PAX8PPARγ Stimulates Cell Viability and Modulates Expression of Thyroid-Specific Genes in a Human Thyroid Cell Line

Abstract

Objective: Paired box gene 8/peroxisome proliferator-activated receptor γ (PAX8PPARγ) translocation is a molecular event associated with follicular thyroid tumorigenesis and is generated by a chromosomal rearrangement between PAX8 and PPARγ genes. In this study, we investigated the effects of PAX8PPARγ fusion protein on cell growth and on thyroid-specific gene expression in immortalized human thyroid cells (Nthy-ori 3-1). Methods: PAX8PPARγ–, PAX8–, and thyroid transcription factor-1 (TTF-1)–transfected cell culture models; count of live and dead cells; mRNA analysis by reverse transcription-polymerase chain reaction (RT-PCR) and quantitative RT-PCR; and protein analysis by western blotting and gel shift assays. Results: Cells transfected with the PAX8PPARγ fusion gene showed higher cell viability at 24, 48, and 72 hours after transfection than cells transfected with control vectors. A PAX8 expression vector increased thyroglobulin (Tg), sodium/iodide symporter (NIS), and thyroid-stimulating hormone (thyrotropin) receptor (TSHR) mRNA levels in a dose-dependent manner.
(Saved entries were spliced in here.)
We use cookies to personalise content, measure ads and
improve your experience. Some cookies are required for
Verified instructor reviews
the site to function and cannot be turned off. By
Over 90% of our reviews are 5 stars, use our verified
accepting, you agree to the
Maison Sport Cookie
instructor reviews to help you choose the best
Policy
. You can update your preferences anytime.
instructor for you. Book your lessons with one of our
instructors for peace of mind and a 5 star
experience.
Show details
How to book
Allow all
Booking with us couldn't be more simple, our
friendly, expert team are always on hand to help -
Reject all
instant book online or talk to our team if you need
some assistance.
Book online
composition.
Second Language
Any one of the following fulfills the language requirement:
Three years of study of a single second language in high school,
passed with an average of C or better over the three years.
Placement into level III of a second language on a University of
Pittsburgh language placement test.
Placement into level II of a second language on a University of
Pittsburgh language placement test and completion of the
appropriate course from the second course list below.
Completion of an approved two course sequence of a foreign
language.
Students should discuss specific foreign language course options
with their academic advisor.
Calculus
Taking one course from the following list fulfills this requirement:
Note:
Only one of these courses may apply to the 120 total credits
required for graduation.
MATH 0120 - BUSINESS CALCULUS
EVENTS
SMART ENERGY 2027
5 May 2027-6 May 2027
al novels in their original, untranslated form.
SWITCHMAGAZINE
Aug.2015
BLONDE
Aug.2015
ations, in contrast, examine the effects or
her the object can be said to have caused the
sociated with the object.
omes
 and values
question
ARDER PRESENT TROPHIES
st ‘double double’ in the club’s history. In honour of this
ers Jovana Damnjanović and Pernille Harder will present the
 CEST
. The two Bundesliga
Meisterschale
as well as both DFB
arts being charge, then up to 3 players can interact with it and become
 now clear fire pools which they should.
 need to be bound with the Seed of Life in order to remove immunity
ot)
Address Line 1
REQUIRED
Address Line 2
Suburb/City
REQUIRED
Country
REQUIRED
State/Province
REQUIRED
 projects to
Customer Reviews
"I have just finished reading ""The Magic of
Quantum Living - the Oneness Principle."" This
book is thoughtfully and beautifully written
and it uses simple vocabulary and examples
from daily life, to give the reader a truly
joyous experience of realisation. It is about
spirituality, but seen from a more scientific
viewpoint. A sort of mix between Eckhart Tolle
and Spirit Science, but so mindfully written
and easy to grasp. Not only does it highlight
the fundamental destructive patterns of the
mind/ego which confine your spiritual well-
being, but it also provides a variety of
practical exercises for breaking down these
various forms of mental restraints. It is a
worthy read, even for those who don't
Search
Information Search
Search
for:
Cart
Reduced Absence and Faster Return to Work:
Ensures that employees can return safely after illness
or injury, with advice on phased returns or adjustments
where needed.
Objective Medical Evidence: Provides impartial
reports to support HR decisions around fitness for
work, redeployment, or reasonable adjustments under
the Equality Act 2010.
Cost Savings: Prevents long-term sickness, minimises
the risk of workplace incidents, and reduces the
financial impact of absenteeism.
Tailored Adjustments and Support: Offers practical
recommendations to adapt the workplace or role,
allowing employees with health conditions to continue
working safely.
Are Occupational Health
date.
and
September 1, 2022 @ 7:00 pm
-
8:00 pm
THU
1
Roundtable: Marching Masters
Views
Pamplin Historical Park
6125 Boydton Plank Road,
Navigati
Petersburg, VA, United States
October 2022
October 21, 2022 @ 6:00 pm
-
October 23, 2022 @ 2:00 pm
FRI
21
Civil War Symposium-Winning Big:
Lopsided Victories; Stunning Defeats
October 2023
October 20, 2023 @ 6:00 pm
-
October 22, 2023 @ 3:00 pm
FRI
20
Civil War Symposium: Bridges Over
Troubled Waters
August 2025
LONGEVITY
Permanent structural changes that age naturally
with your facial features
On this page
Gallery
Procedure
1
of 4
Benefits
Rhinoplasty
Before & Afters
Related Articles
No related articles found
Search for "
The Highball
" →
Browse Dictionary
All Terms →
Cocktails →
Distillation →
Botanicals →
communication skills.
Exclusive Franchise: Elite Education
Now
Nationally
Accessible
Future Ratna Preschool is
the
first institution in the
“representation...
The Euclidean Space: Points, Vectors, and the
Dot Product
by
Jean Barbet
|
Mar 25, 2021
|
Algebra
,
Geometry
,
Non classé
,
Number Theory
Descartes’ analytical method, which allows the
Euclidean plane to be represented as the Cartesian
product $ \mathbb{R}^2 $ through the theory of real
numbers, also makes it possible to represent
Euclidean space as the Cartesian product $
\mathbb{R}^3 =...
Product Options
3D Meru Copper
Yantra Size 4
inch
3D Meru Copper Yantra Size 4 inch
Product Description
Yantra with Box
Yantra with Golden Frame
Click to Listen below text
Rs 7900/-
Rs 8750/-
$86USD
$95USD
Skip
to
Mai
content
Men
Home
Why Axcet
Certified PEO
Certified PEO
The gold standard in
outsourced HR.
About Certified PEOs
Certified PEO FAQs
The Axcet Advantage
TTF-1 expression vector promoted a significant increase of Tg mRNA level, but had no effect on NIS and TSHR mRNA levels. PAX8PPARγ transfectants presented a significant decrease in TSHR mRNA level compared to empty vector, but had no effect on Tg and NIS mRNA levels. PAX8 plus PAX8PPARγ significantly lowered Tg and TSHR mRNA expression levels, but upregulated NIS mRNA level, compared to PAX8 plus control vector. Conclusion: The results obtained with this in vitro system demonstrated that PAX8PPARγ increases thyroid cell viability and has opposite effects on thyroid-specific gene expression, suggesting that the presence of this rearrangement may contribute to the malignant transformation of thyroid follicular cells.